As Many States Roll Back Abortion Access, New York's Governor Wants To Protect It

He proposed changing the state's constitution to protect Roe v. Wade.
LOADINGERROR LOADING

New York Gov. Andrew Cuomo has proposed a constitutional amendment that would codify Roe v. Wade into the state’s constitution, regardless of what happens to the ruling at the federal level.

“As Washington seeks to limit women’s rights, we seek to protect them,” Cuomo told a crowd of more than 1,500 reproductive rights activists gathered in Albany on Monday for a Planned Parenthood rally.

The measure faces an uphill battle. It will need to be approved by two consecutive legislatures before voters could weigh in, and the state senate has previously blocked efforts to expand New York’s abortion laws. The New York Daily News reports that the earliest the proposed change could appear on a ballot is 2019.

Cuomo’s announcement came one day before President Donald Trump is expected to announce his nominee for the Supreme Court, filling the vacancy left by the death of Justice Antonin Scalia. Trump has said that he will appoint a “pro-life” justice. During his campaign, he also said that if more seats open up during his presidency, Roe v. Wade would likely be overturned.

Anti-abortion legislators emboldened by that kind of rhetoric have begun to further chip away at abortion access at the state level.

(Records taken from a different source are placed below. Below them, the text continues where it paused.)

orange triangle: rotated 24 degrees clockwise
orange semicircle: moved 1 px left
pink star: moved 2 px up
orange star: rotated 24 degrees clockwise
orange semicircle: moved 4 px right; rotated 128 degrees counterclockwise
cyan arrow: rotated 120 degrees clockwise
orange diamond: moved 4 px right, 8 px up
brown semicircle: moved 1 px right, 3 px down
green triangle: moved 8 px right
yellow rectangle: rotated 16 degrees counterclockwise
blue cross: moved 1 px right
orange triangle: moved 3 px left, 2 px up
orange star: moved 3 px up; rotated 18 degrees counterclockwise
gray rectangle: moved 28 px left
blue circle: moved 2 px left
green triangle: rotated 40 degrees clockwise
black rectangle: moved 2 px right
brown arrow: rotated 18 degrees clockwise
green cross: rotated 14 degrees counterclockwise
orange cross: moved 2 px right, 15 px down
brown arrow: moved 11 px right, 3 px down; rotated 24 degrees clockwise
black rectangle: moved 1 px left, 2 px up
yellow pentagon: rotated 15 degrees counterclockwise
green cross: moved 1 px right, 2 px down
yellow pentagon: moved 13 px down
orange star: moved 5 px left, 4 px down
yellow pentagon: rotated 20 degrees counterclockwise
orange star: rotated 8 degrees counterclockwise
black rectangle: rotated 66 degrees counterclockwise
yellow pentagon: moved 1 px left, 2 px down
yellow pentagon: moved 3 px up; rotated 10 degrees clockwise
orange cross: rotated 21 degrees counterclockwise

Since the start of their new legislative sessions, states like Kentucky hav proposed a 20-week abortion ban, while Arkansas has banned a common abortion procedure for women in their second trimester.

But reproductive rights advocates say they are reassured by the pushback they see coming from other areas of the country, such as New York.

“I would say that there is no question that things feel pretty bleak,” Andrea Miller, president of the National Institute for Reproductive Health, an advocacy group that works to promote and expand reproductive healthcare access, told the told The Huffington Post.

“The damage that’s already been done in just a few short days is deeply troubling,” she continued, “and yet I am inspired and awed by the temerity and the passion we have seen in states even before this election.”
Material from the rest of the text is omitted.